Youtubers of all skin tones were quick to call Tarte out on their less than stellar shade range. Popular YouTubers such as Alissa Ashley, Jackie Aina, Patricia Bright, and MakeupShayla all expressed disappointment in the lack of deep shades. Most popular has been the joint video starring Jackie and Alissa, who collaborated together to say that Tarte’s latest release is a “blatant erasure of a whole spectrum of people.” They were not here for any of Tarte’s apologies or backtracking, stating, “there literally are no excuses.”

Tarte has responded to the controversy by claiming they have ten more shades in the works.

What makes me angry about a statement like that is that people of color are obviously an afterthought. They are not important enough to be included and represented in the initial launch. Jackie, Alissa, Patricia and the many other POC beauty Youtubers who expressed disappointment with Tarte’s blatant exclusion explained their frustrations so eloquently, stating that for so long they have been ignored by beauty brands. Now, with so many diverse launches and important discussions about race and colorism in the beauty industry being paid attention to, this Tarte launch felt like a slap in the face, and a decisive step backward. Tarte should know better. They are not a new brand. Newer brands like Fenty were able to launch forty shades from the get-go. Tarte has the money and the resources to create shades for all, they just simply chose not too.

Obviously, I could find my shade in the Tarte foundation if I wanted to.
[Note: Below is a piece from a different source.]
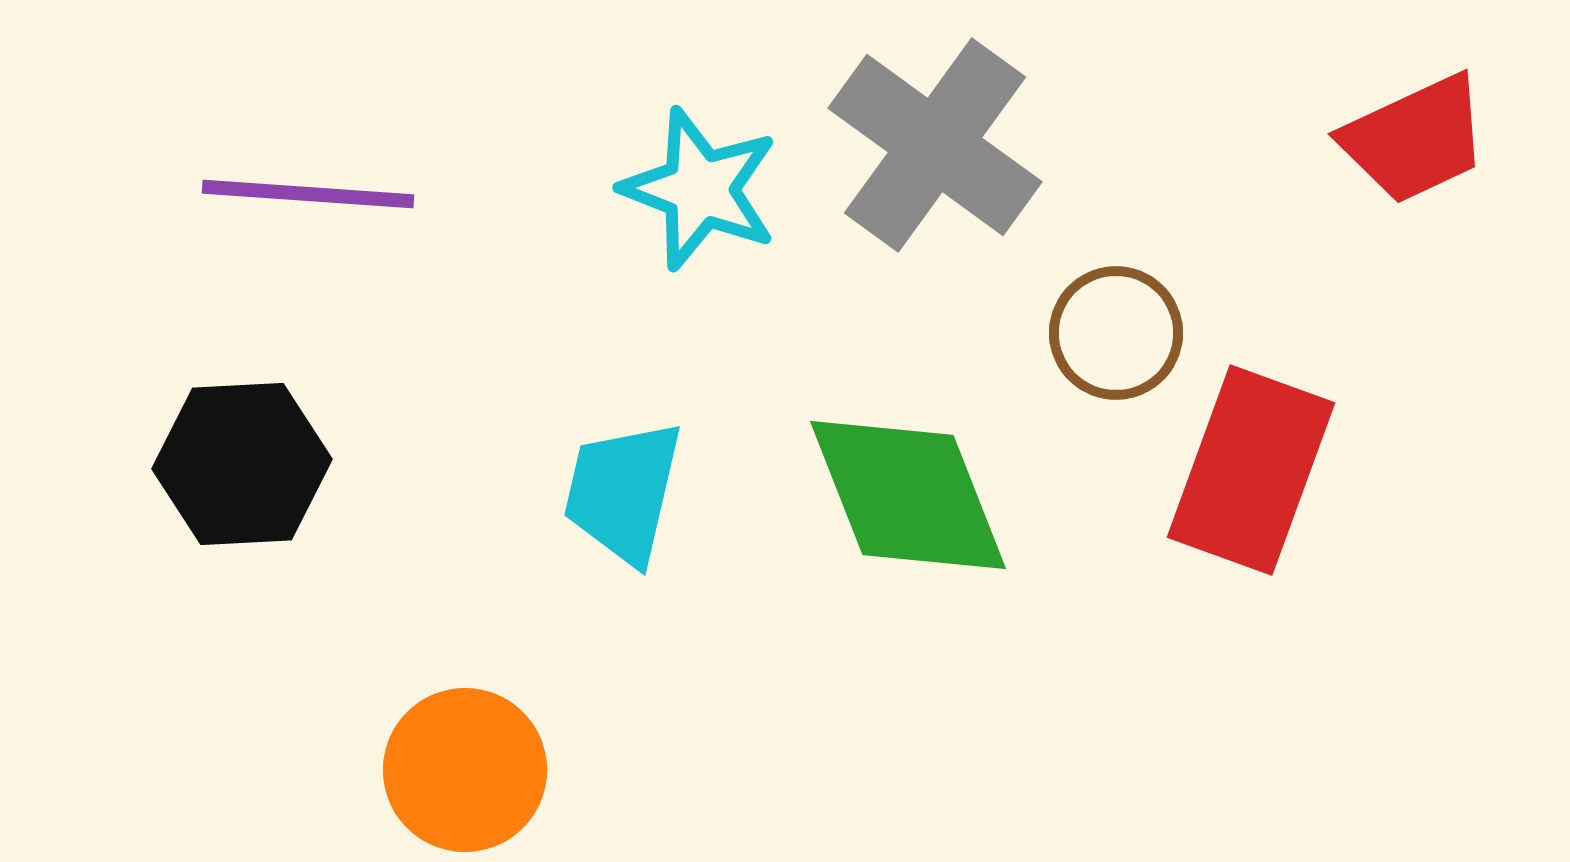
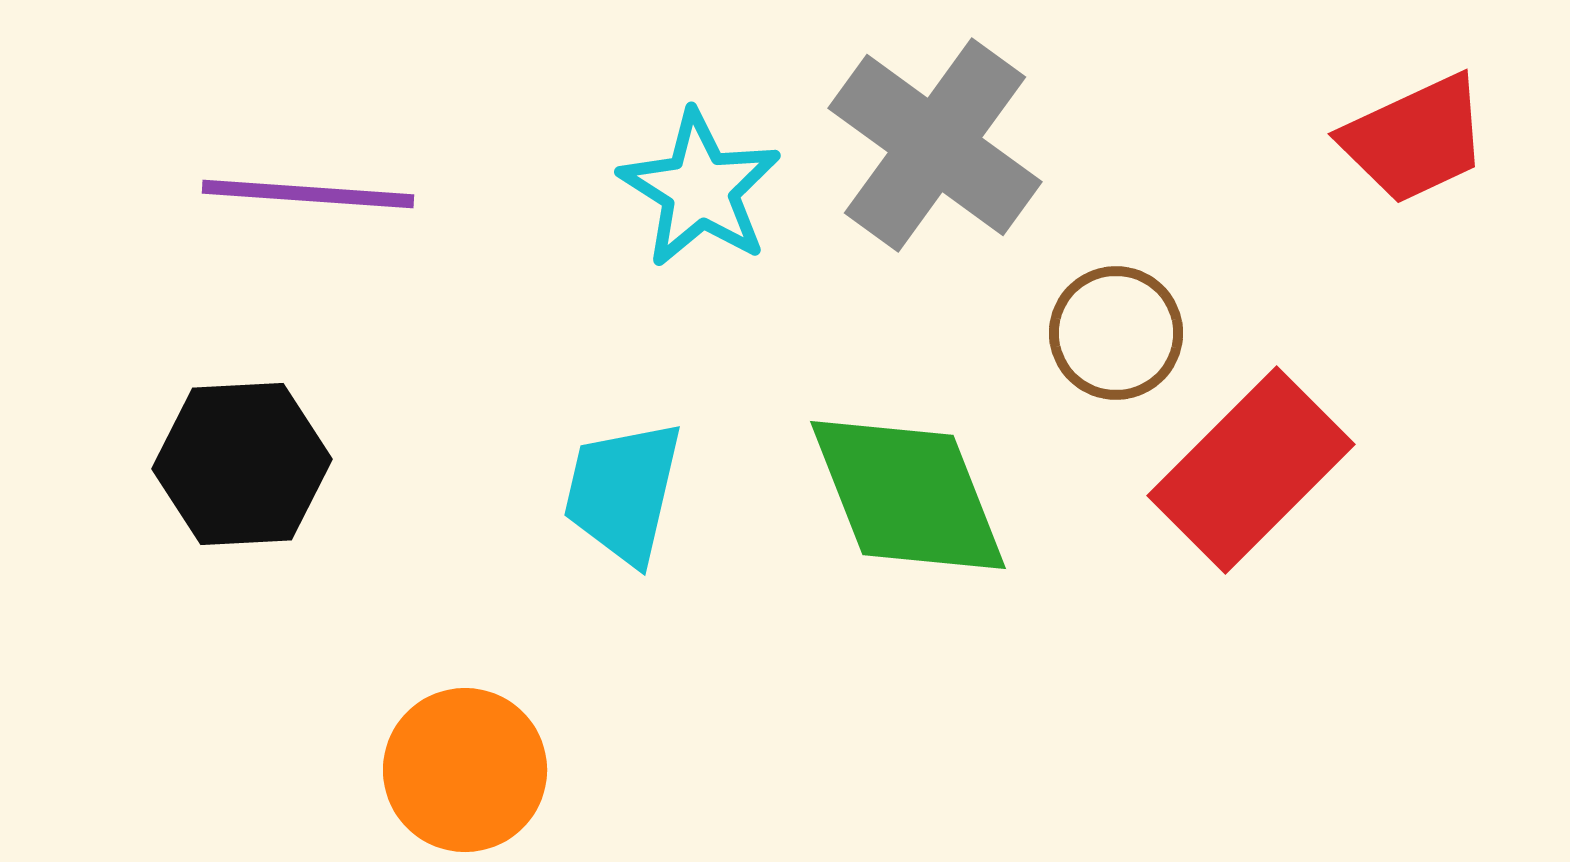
cyan star: rotated 11 degrees clockwise
red rectangle: rotated 25 degrees clockwise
It’s sitting on a shelf somewhere, a bottle of either a Fair Sand, Fair Neutral, or a Fair-Light Neutral just waiting to be purchased. However, I’ll never know which shade of fair I really am, as I don’t plan on purchasing this product. I’m a little sad about it, too; I purchased the Tarte Shape Tape concealer a few months ago, and I really liked it. Now, every time I use it, I get a bitter sort of taste in my mouth. But, since this blatant act of erasure does not affect me personally; this is not my fight to be the face of. While I am upset, I know I play a supportive role; my job is to support and empower the women who Tarte has disrespected. So, first of all, I’m going to sit back and listen. I’m going to listen to the women who have been underrepresented for so long speak their truth, and hopefully, other brands will listen and learn from Tarte’s mistakes. I will take the advice of Patricia Bright and spend my money elsewhere. In her video about the Tarte launch, she included an important message of positivity, saying that rather than dwelling on the controversy of the Shape Tape foundation, she will focus her attention on brands that do celebrate every skin tone and invest her money there. I will support brands who respect the beauty of all, and who understand the importance of diversity.

Women like Patricia Bright, Jackie Aina and Alissa Ashley, (who are only a small fraction of POC beauty Youtubers who advocate for inclusivity in the beauty world, these are just a few channels I watch often and particularly enjoy!) are going to change the industry for the better. These women and their subscribers are smart, eloquent, and strong women who see a major problem in the cosmetic industry and want to fix it. While I am disappointed in Tarte’s shade range misstep,  I’m excited to see just how far we can push brands to make them understand that they need to suit the needs of all people, of every skin tone.